*** PROVIDED MATERIAL

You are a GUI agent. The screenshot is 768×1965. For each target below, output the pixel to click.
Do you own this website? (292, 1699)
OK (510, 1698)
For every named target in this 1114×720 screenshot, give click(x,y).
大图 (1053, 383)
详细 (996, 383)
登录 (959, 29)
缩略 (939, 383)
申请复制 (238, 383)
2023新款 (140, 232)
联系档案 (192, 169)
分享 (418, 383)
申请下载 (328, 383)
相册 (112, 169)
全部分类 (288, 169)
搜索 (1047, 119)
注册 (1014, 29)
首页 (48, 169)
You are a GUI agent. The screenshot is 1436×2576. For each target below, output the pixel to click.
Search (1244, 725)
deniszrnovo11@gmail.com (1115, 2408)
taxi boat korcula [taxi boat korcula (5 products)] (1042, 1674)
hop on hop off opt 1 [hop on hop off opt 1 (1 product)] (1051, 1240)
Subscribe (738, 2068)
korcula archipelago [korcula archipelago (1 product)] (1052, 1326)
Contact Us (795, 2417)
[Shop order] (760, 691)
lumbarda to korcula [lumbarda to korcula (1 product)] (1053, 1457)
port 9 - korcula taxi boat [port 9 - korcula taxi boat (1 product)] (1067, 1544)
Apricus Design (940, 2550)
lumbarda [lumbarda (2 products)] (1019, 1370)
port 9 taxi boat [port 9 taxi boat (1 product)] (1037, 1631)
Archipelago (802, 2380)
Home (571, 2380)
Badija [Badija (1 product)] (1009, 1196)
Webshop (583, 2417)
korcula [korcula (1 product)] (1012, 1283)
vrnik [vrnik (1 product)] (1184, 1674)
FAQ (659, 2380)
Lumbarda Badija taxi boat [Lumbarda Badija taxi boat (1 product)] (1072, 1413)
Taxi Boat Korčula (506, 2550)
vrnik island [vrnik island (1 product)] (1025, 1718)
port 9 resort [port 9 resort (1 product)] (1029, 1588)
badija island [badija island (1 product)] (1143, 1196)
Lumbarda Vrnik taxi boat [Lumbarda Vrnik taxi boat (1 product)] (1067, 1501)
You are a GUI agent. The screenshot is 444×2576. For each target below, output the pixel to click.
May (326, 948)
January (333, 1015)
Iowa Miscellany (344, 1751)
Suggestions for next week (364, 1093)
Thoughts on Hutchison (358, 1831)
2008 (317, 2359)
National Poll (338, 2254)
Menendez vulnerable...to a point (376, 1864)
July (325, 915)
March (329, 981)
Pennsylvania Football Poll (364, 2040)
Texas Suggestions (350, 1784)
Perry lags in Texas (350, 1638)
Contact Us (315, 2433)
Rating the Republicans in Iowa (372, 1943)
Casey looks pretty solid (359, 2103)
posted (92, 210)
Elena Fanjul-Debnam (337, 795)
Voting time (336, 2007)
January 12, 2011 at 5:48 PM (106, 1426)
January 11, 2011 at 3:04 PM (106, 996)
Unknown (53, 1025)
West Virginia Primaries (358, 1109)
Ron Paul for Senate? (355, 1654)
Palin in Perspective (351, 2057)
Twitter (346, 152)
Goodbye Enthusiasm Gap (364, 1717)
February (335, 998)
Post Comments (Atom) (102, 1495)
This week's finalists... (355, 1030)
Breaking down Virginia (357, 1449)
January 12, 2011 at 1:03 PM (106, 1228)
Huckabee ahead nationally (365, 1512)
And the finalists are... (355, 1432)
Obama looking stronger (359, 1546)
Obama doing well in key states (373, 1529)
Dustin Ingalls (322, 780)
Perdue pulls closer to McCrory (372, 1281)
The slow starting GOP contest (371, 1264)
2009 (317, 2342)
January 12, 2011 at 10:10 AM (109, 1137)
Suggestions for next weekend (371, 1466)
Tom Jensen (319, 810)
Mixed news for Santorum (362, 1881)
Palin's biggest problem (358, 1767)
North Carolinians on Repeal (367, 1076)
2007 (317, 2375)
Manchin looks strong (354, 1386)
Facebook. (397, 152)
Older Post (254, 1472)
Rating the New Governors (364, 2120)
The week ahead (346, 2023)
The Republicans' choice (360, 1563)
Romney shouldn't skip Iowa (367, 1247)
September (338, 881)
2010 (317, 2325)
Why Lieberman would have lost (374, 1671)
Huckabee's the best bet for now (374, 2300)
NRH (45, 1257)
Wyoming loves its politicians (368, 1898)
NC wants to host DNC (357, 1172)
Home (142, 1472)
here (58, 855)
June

******

**ACTION ITEM:** Going through the listing above, copy out every line that has the string "Obama".

**RESULT OF THIS TASK:**
Obama looking stronger (359, 1546)
Obama doing well in key states (373, 1529)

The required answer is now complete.